Taking the Horn of Africa nation one more step forward in its return to the international fold after two decades of conflict, Somali President Hassan Sheikh Mohamud won the support of top European Union officials on the first of a two-day stop in Brussels.
On Thursday he meets with the EU’s 27 foreign ministers before going on to London.
“We agreed to enhance relations between Somalia and the EU,” said European Commission president Jose Manuel Barroso. “We believe there is a real commitment to go forward.”
Hailing “a new era” in ties, the bloc’s foreign policy chief Catherine Ashton announced the EU would host a global conference in the autumn to “come up with a New Deal for Somalia that will help deliver political, security and development support.”
“Somalia has come a long way,” said Ashton, pointing to a 95 percent drop in piracy off the Somalia coast and the beating back over the past two years of Islamist Shehab insurgents.
The EU has funnelled some 600 million euros into Somalia over the last five years as part of a three-pronged approach of defence, diplomacy and development, a winning formula likely to be tried in the coming weeks in beleaguered west African state Mali, which has likewise come under attack from Islamist fighters.
But Mohamud said his nation needed to move from being a country “in relief” to one in recovery.
“Somalia is where Europe was in 1945,” Mohamud said. “Everything is zero, everything has to be started from scratch. And we cannot do it alone.
“We need the support of the whole international community and in particular the support of the European Union.”
“We need engagement that looks like the Marshall Plan,” he said referring to the US-funded plan to rebuild Europe after World War II.

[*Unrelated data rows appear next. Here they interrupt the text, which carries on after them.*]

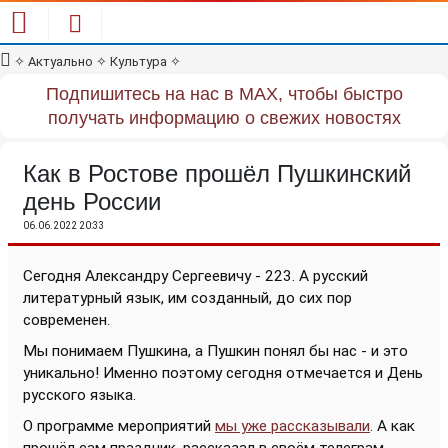
✧
Актуально
✧
Культура
✧
Подпишитесь на нас в MAX, чтобы быстро
получать информацию о свежих новостях
Как в Ростове прошёл Пушкинский
день России
06.06.2022 20:33
Сегодня Александру Сергеевичу - 223. А русский
литературный язык, им созданный, до сих пор
современен.
Мы понимаем Пушкина, а Пушкин понял бы нас - и это
уникально! Именно поэтому сегодня отмечается и День
русского языка.
О программе мероприятий
мы уже рассказывали
. А как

EU president Herman Van Rompuy said Mohamud’s visit, his first to Europe, came as Somalia was on a “path to transforming and taking its rightful place in the community of nations.”

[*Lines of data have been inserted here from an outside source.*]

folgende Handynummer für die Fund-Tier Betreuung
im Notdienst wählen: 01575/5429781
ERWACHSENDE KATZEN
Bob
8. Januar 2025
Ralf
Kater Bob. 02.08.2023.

A university lecturer, Mohamud was elected in September after eight years of transitional rule by a corruption-riddled government, raising hopes of an effective central government after more than two decades of chaos and war.
Recent months have seen a 17,000-strong African Union force, fighting alongside government forces — many of them EU-trained — and Ethiopian soldiers remove Shehab insurgents from the capital and from key towns.
Last week, the bloc extended an EU mission to train Somali soldiers for another two years at a cost of around 11 million euros. Launched in 2010 it has trained some 3,000 Somali troops.
The EU’s anti-piracy mission off the Somali coast, EUNAVFOR, has also been extended until December 2014, and the EUCAP Nestor mission assists Somalia and other countries to improve maritime security.
A senior EU official said the visit “symbolises a highly significant shift in the way the world sees Somalia and Somalia sees the world”.
“We want to encourage Somalia, say we are with them, that we take them seriously,” he added.
Next steps will necessitate Somalia doing a deal with its global partners to clear its huge financial arrears and put in place international aid programmes to help establish the government’s legitimacy.
Mohamud’s administration is working also to continue extending control over the territory and improve security while easing testy relations with its neighbours.
Two weeks ago Mogadishu cleared a crucial diplomatic barrier when the United States recognised its government for the first time since 1991.